- _Work to be completed_
The records below must be returned exactly, with every picture left out.

Top of Data in this exercise

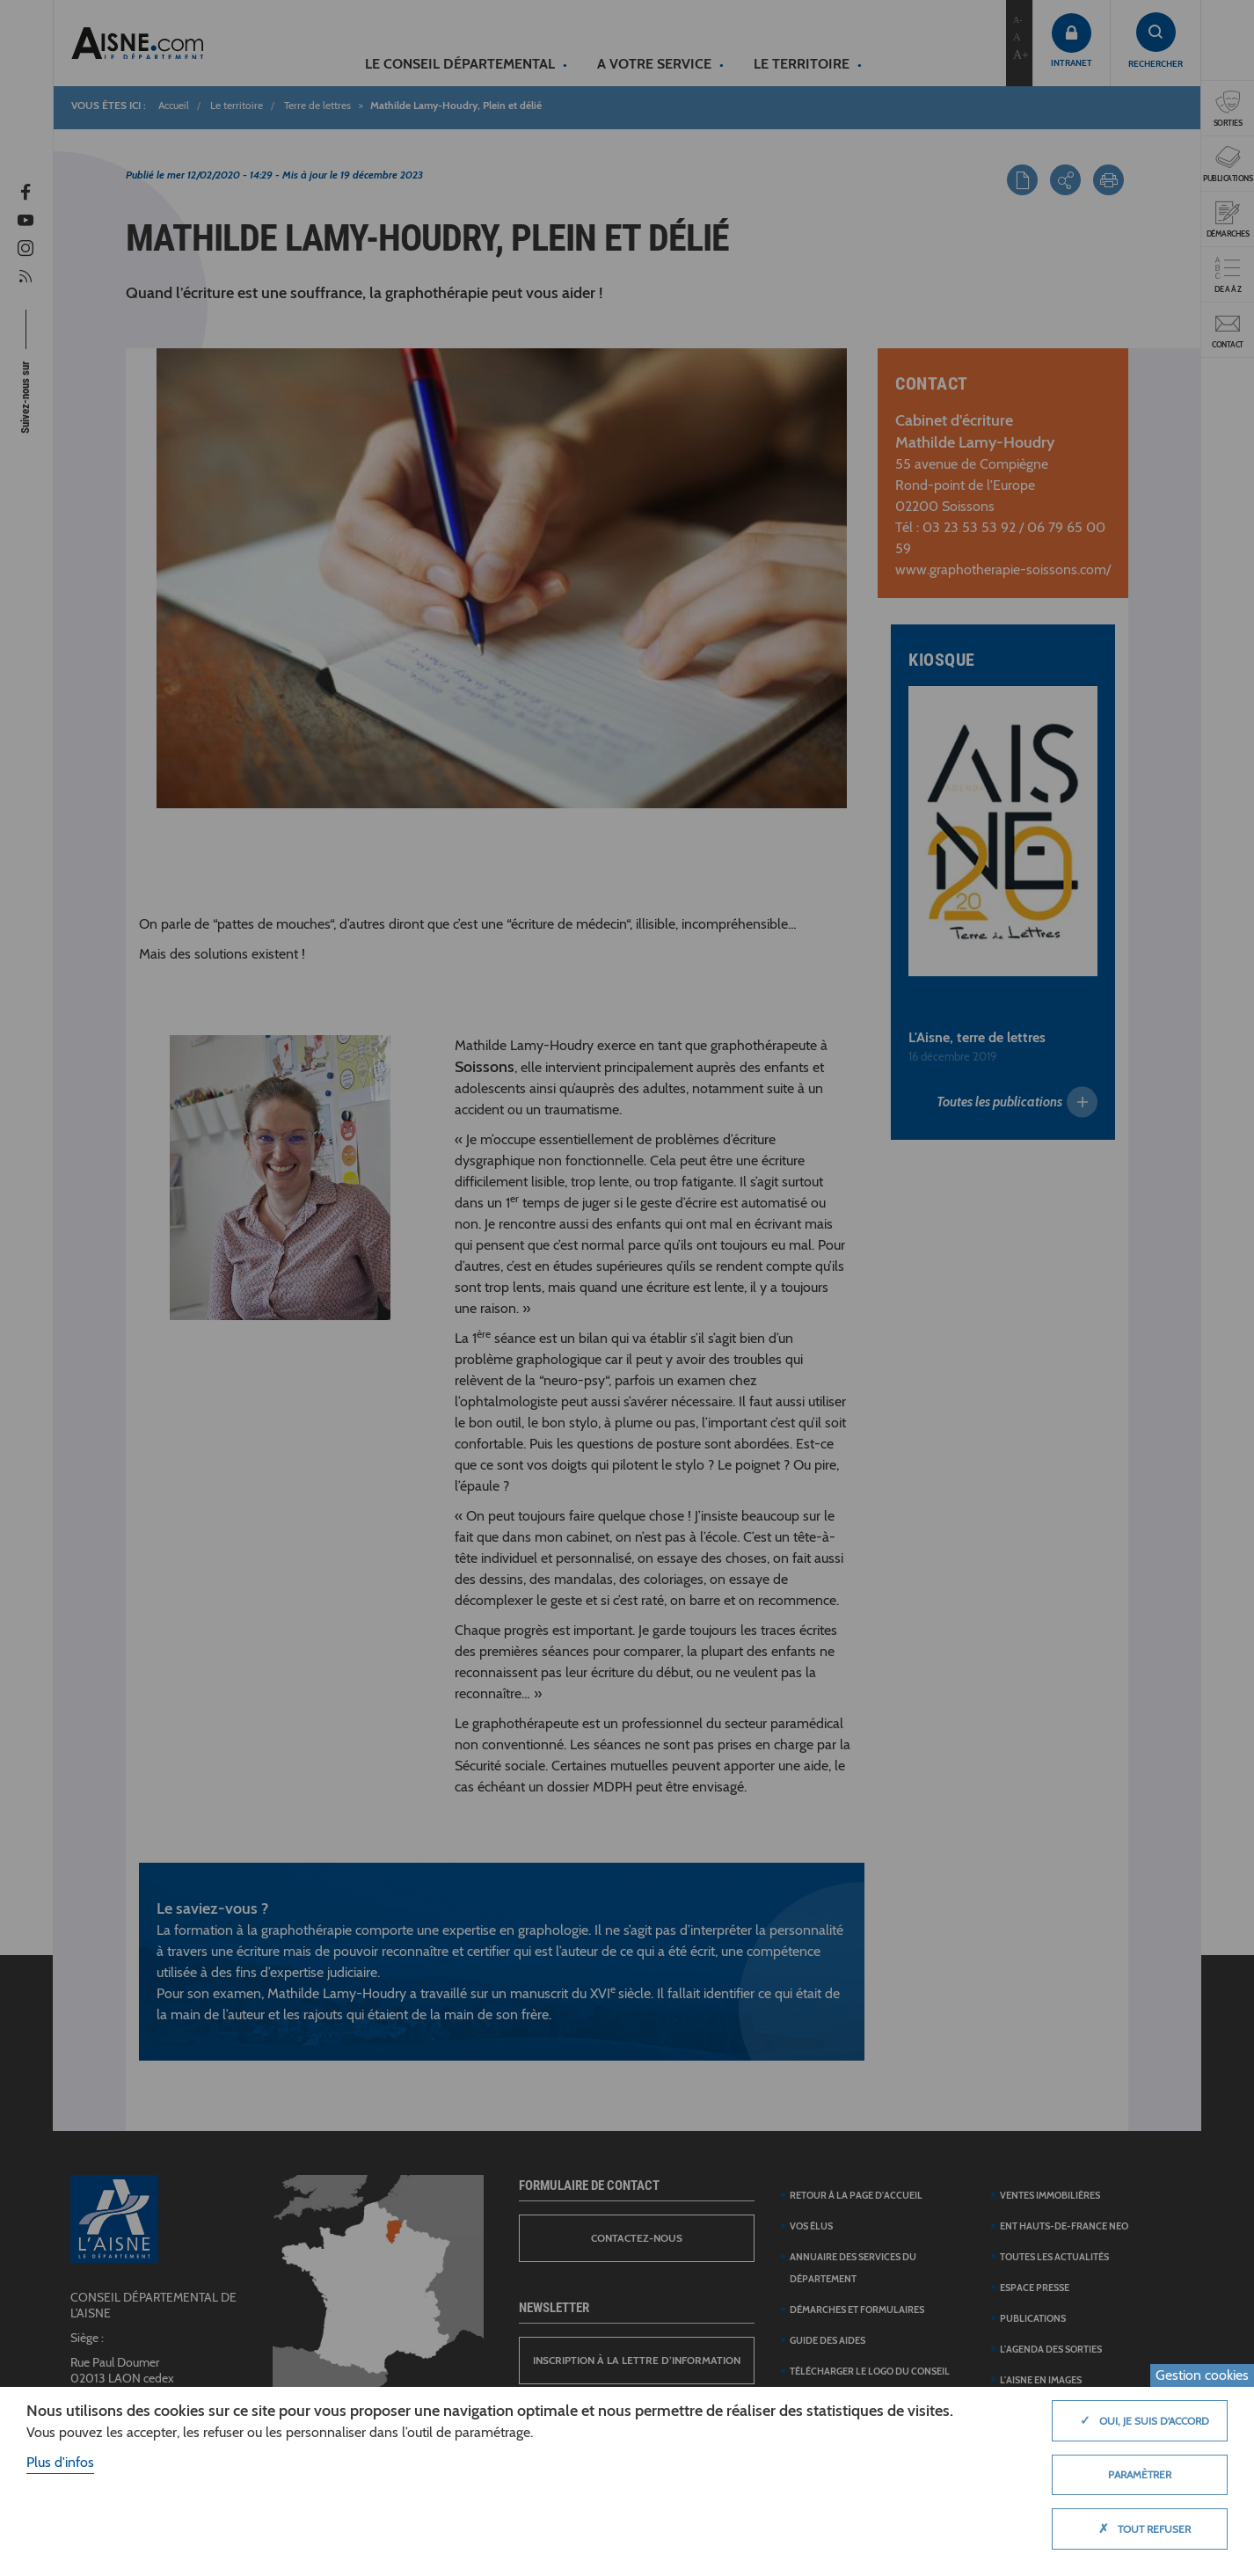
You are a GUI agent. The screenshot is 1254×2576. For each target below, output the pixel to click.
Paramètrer (1139, 2474)
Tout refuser (1140, 2528)
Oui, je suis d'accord (1140, 2420)
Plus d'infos (60, 2462)
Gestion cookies (1202, 2375)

Bottom of Data in this exercise

- _Result below_
You are a GUI agent. The screenshot is 1254×2576. For each target below, output the pixel to click.
Paramètrer (1139, 2474)
Tout refuser (1140, 2528)
Oui, je suis d'accord (1140, 2420)
Plus d'infos (60, 2462)
Gestion cookies (1202, 2375)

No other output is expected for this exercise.